Holding my tongue (maketh me thalk lahk thith)

A brief review of the use of the word "tongue" in the book of Proverbs:

When words are many, sin is not absent, but he who holds his tongue is wise.

A man who lacks judgment derides his neighbor, but a man of understanding holds his tongue.

Even a fool is thought wise if he keeps silent, and discerning if he holds his tongue.

He who guards his mouth and his tongue keeps himself from calamity.

I believe that a great deal of the miscommunication I have with others (general or particular) is my tendency towards a quiet nature. By no means do I submit that I am a quiet person in all circumstances. If only I could claim to carry myself with such humble grace. But in the many circumstances requiring the most personal, or the most sincere forms of honest communication, I find myself often slow to speak. I don't do this because I believe I am a wise person.

I do this because I know I am not a wise person. A friend recently asked me what one thing I would change about myself if I had the opportunity, and my answer was quick: "I would be a wiser person." I know I am not wise, because despite even my best attempts to hold my tongue, I often don't, and very often it gets me into trouble. Because of this, I've worked hard to hold my tongue, and find my feeble efforts to sometimes prove effective, generally in situations where I am already carefully considering the matters at hand - when my mind is functioning seriously and thoughtfully.
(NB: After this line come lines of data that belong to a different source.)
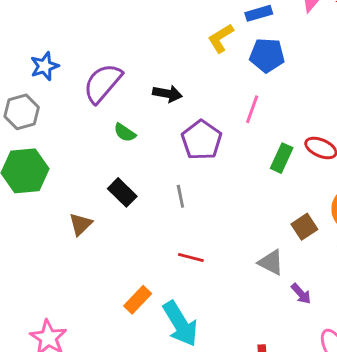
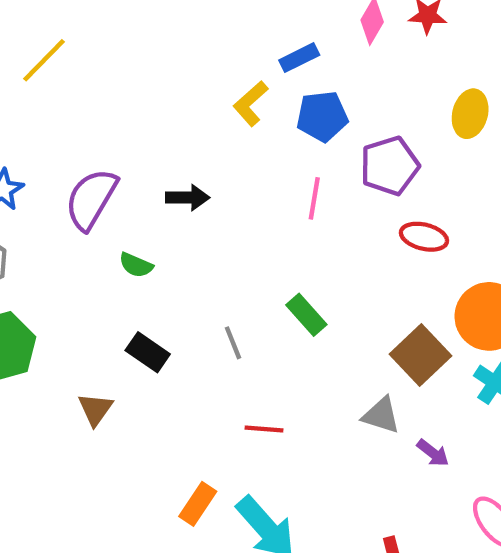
purple pentagon: (202, 140) -> (390, 166), moved, turned 30
green rectangle: (282, 158) -> (306, 315), moved, turned -56
brown square: (304, 227) -> (420, 355), size x1.5

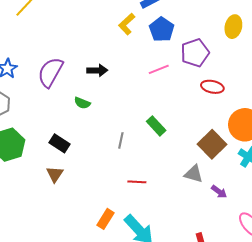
blue pentagon: (322, 116) -> (162, 29), turned -30
pink line: (314, 198) -> (159, 69), turned 60
green semicircle: (136, 265) -> (82, 103), moved
gray line: (233, 343) -> (121, 140), turned 35
black rectangle: (148, 352) -> (60, 143), moved

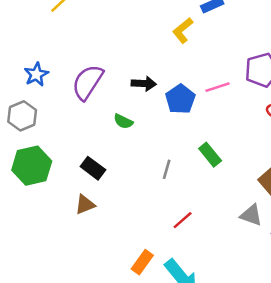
blue pentagon: (162, 29) -> (180, 99), moved
brown triangle: (55, 174) -> (85, 205), turned 30
red line: (137, 182) -> (183, 220), turned -48

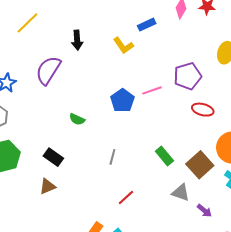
yellow L-shape: (183, 30) -> (123, 45), turned -85
purple semicircle: (88, 82) -> (48, 70), moved
black arrow: (144, 84) -> (77, 40), moved, turned 84
green rectangle: (210, 155) -> (164, 156), moved

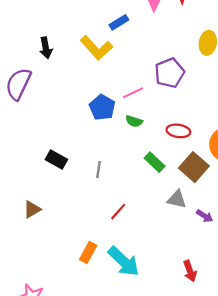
yellow L-shape: (123, 45) -> (96, 48), size x1.4
red ellipse: (203, 110) -> (178, 131), moved
green semicircle: (77, 119) -> (134, 121), moved
black rectangle: (53, 157) -> (56, 159), moved

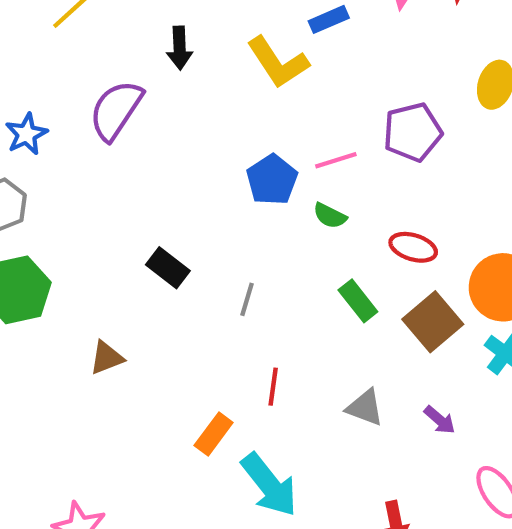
gray triangle: (177, 199) -> (365, 408), moved
red line: (118, 212) -> (273, 387), turned -42
orange rectangle: (88, 252) -> (214, 434), moved

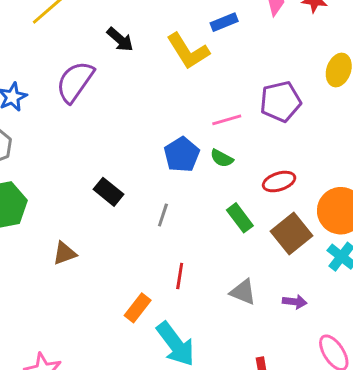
black arrow: (180, 48) -> (120, 40), turned -48
blue pentagon: (272, 180) -> (182, 155), moved
red ellipse: (413, 247) -> (279, 182), turned -36
purple arrow: (440, 420) -> (295, 302), turned -35

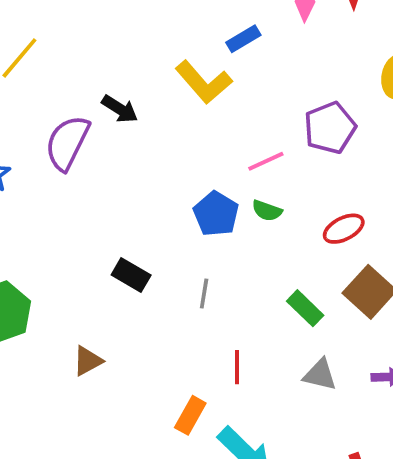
black arrow: (120, 40) -> (120, 109), moved
green rectangle: (240, 218) -> (305, 308), moved

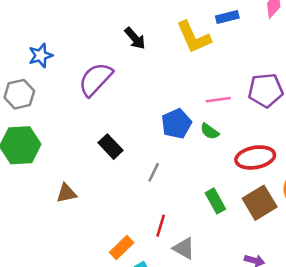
purple semicircle: (67, 143) -> (95, 79), moved
red ellipse: (344, 229) -> (255, 157), size x1.4
gray triangle: (320, 375) -> (184, 248), moved

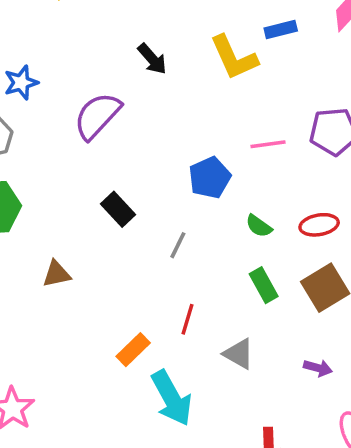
green semicircle: (210, 131) -> (259, 226), moved
red ellipse: (255, 157) -> (319, 225), size x0.7
gray triangle: (184, 248) -> (239, 354), moved

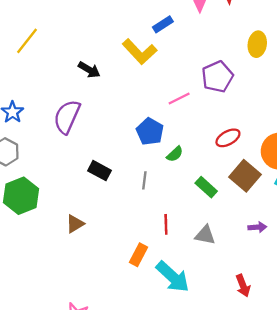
green semicircle: (259, 226) -> (175, 154), moved, turned -60

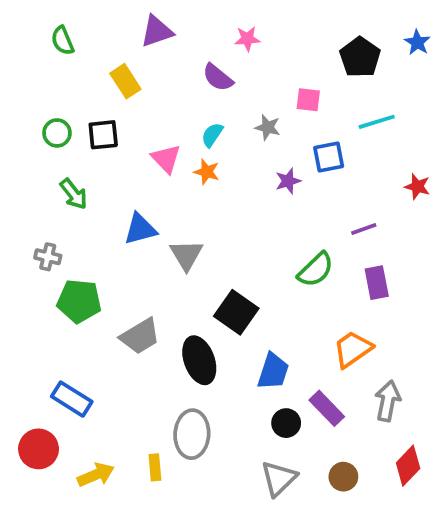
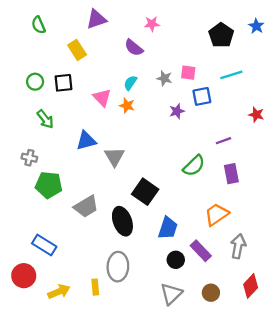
pink square: (308, 100) -> (188, 73), moved

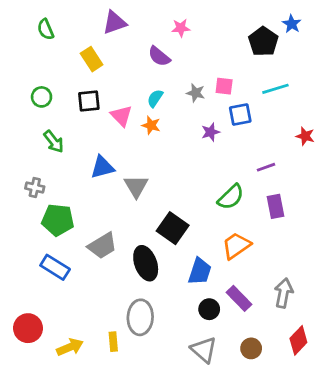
blue star: (256, 26) -> (292, 24), moved
black square: (63, 83) -> (89, 101), moved
orange trapezoid: (217, 214) -> (236, 246), moved
blue rectangle: (44, 245) -> (55, 267), moved
gray triangle: (171, 294) -> (204, 350), turned -35

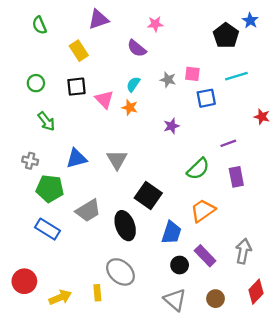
purple star: (211, 132) -> (171, 126), moved
blue triangle: (102, 167) -> (76, 158), moved
gray ellipse: (140, 317) -> (120, 272), turned -52

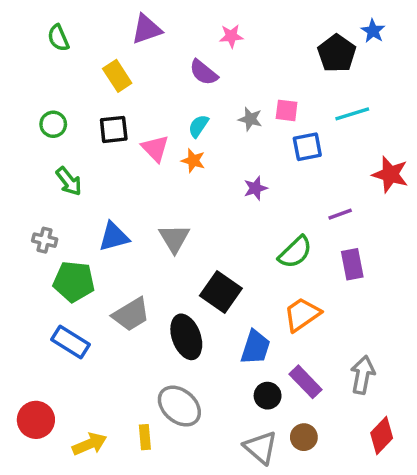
red star: (262, 117) -> (390, 174), size x1.5
brown circle: (215, 299) -> (304, 437), moved

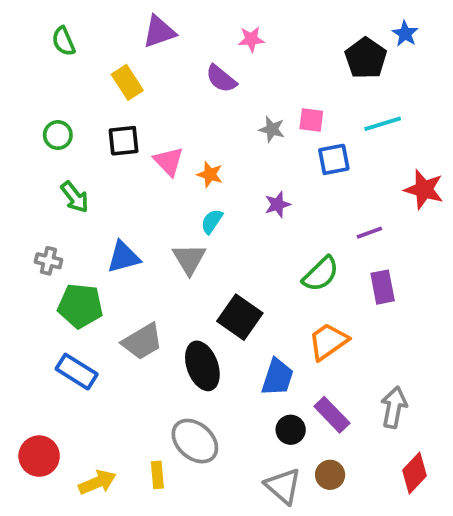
cyan semicircle: (198, 126) -> (212, 221), moved

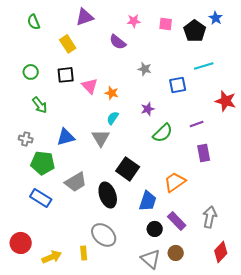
pink square: (311, 120) -> (166, 24), moved
green semicircle: (321, 274) -> (163, 133), moved

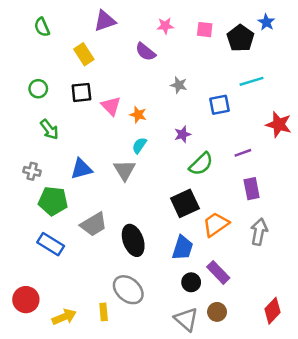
black square: (128, 169) -> (185, 203), moved, turned 30
gray arrow: (210, 217) -> (259, 232), moved

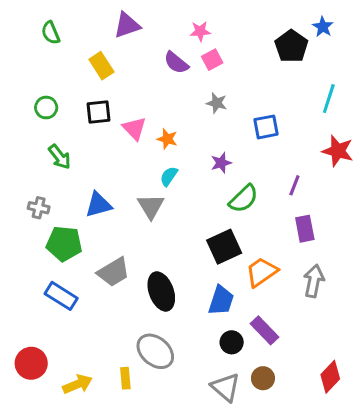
pink square: (205, 30) -> (212, 60), moved, turned -35
cyan line: (252, 81) -> (329, 99), moved, turned -55
purple line: (243, 153) -> (294, 185), turned -49

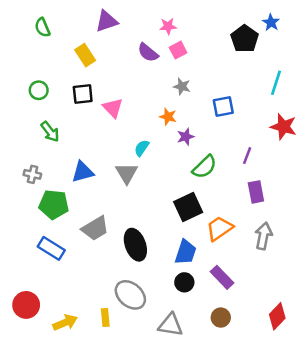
orange star: (167, 139) -> (168, 117), moved
black circle: (232, 342) -> (184, 282), moved
gray triangle: (226, 387) -> (171, 325), moved, turned -32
Careless words don't slip so easily when you're not thinking carelessly.

Perhaps even more plenteous, however, are the circumstances wherein my very refusal to speak itself gets me into just as much trouble, if not more. In my pride, my anger, or whatever sin I happen to indulge myself in at the given moment, I very often take an attitude of self-righteousness that sees no need to verbally communicate my feelings. I feel justified in not engaging the other person in the basest and most rudimentary forms of polite communication. And I am wrong to hold my tongue. Perhaps what I would be liable to say in such situations would be wrong as well, but that becomes a moot point, given the conditions. As James said, "...but no man can tame the tongue. It is a restless evil, full of deadly poison." I find in my case, its no less evil when I hold it - my attitude seems vehicle enough for the poison when the tongue is restrained. (1st John: "Dear children, let us not love with words or tongue but with actions and in truth.")
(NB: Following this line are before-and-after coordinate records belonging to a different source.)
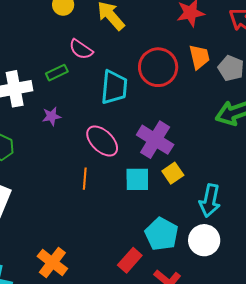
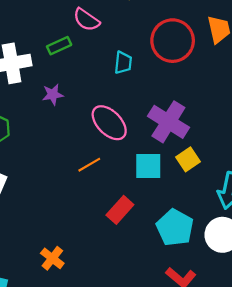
cyan trapezoid: (114, 87) -> (123, 63), size x0.6
orange line: (85, 179) -> (89, 165), turned 55
red rectangle: (130, 260) -> (120, 210), moved
orange cross: (52, 262) -> (52, 258), size x0.7

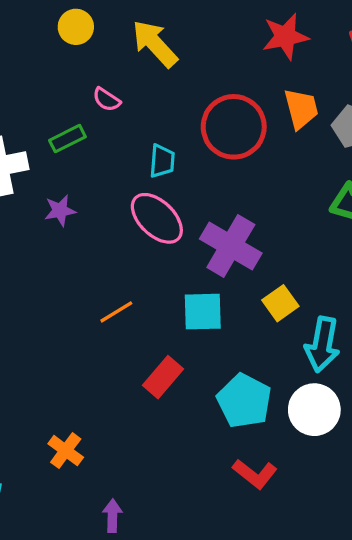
pink semicircle: (86, 20) -> (107, 100), size x0.7
pink ellipse: (109, 123) -> (157, 218), moved
yellow square: (188, 159) -> (280, 303), moved

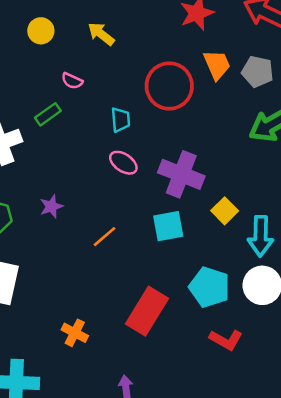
yellow arrow: (155, 44) -> (101, 34), size x0.7
purple star: (60, 211) -> (51, 206), moved
pink ellipse: (157, 218) -> (123, 163), size x0.7
red rectangle: (163, 377) -> (147, 311), moved, size x1.5
orange cross: (66, 451) -> (75, 333), moved

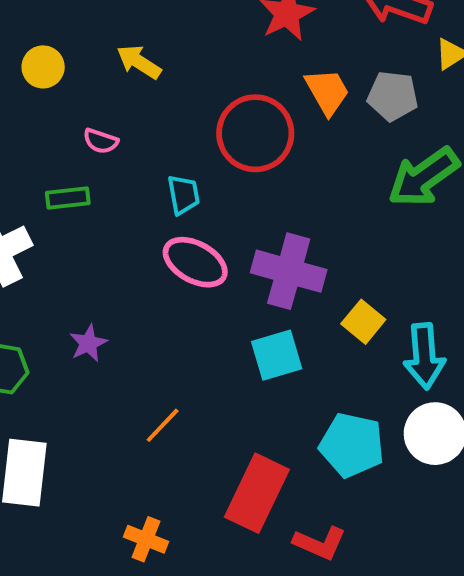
green rectangle: (48, 114) -> (68, 198), turned 35
pink ellipse: (123, 163) -> (195, 262), size x1.4
orange line: (104, 237) -> (163, 425), moved
red L-shape: (226, 340) -> (320, 543), moved

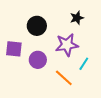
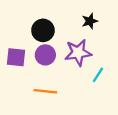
purple circle: (38, 60) -> (45, 55), moved
orange line: (64, 78) -> (45, 91), moved, turned -36

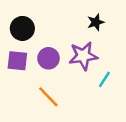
black circle: (43, 30) -> (22, 28), moved
orange line: (45, 91) -> (48, 97), turned 40

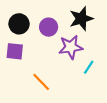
black star: (96, 22) -> (81, 19), size x1.6
purple circle: (48, 58) -> (49, 27), moved

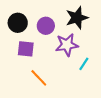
purple square: (15, 51) -> (26, 49), moved

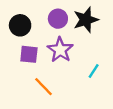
purple circle: (46, 26) -> (58, 19), moved
purple star: (67, 45) -> (60, 50), moved, turned -30

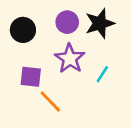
purple square: (29, 54) -> (31, 77), moved
cyan line: (94, 71) -> (102, 74), moved

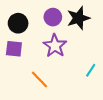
cyan line: (102, 74) -> (91, 70), moved
purple square: (31, 77) -> (14, 49), moved

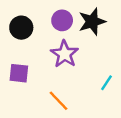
purple square: (14, 49) -> (19, 73), moved
orange line: (40, 79) -> (58, 101), moved

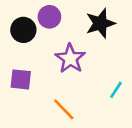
purple circle: (62, 20) -> (49, 17), moved

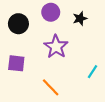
purple circle: (49, 17) -> (51, 12), moved
black star: (100, 23) -> (80, 18), size x0.6

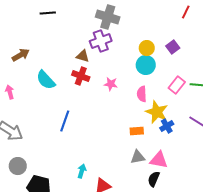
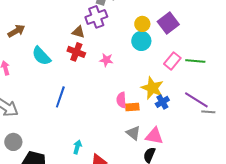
purple square: (173, 47) -> (168, 23), size x1.5
pink semicircle: (142, 94) -> (121, 100), moved
gray triangle: (138, 157) -> (133, 133), turned 49

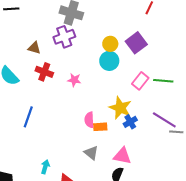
brown triangle: (78, 32) -> (34, 48), moved
gray triangle: (133, 133) -> (91, 153), moved

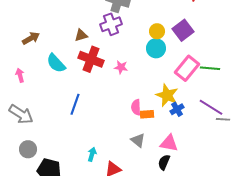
brown triangle: (34, 48) -> (81, 35), turned -32
red cross: (44, 72) -> (91, 59), size x1.4
pink rectangle: (140, 81) -> (187, 68), size x1.4

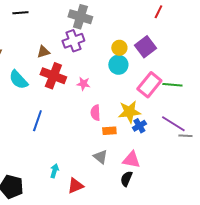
yellow star: (167, 95) -> (129, 112), turned -30
pink semicircle: (136, 107) -> (95, 113), moved

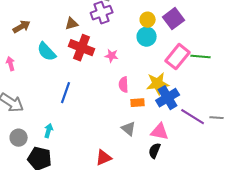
purple line: (173, 124) -> (193, 117), moved
blue cross: (139, 126) -> (168, 98), size x1.6
gray line: (185, 136) -> (217, 118), moved
cyan arrow: (54, 171) -> (49, 131), moved

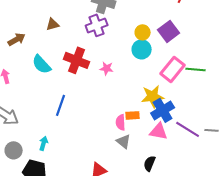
brown triangle: (72, 24) -> (53, 24), moved
pink semicircle: (124, 85) -> (121, 122), moved
pink triangle: (160, 132) -> (159, 131), moved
I believe that perhaps the most numerous of the circumstances in which I forgo verbal communication are those where I simply have nothing to say. In such situations, I don't necessarily feel that I am (subjectively) either morally right or wrong to not be speaking - I don't feel its that kind of issue at all. Rather, I just don't have the words to communicate my thoughts. Often I believe its because I am uncomfortable in sharing them because I don't believe I could properly convey what is working through my head. And I find myself without anything to say.

Problems arise here because my eyes betray the fact that I am thinking something, but not sharing it. People often feel slighted, and with good reason. They very often confuse my inability to verbally communicate with other forms of quietness - the selfish attitude aforementioned, the prideful I-know-something-you-don't-know disposition, or perhaps even the don't-have-anything-good-to-say so don't-say-anything-at-all syndrome. Take your pick of these or many others - very often the person(s) with whom I would communicate are given this impression.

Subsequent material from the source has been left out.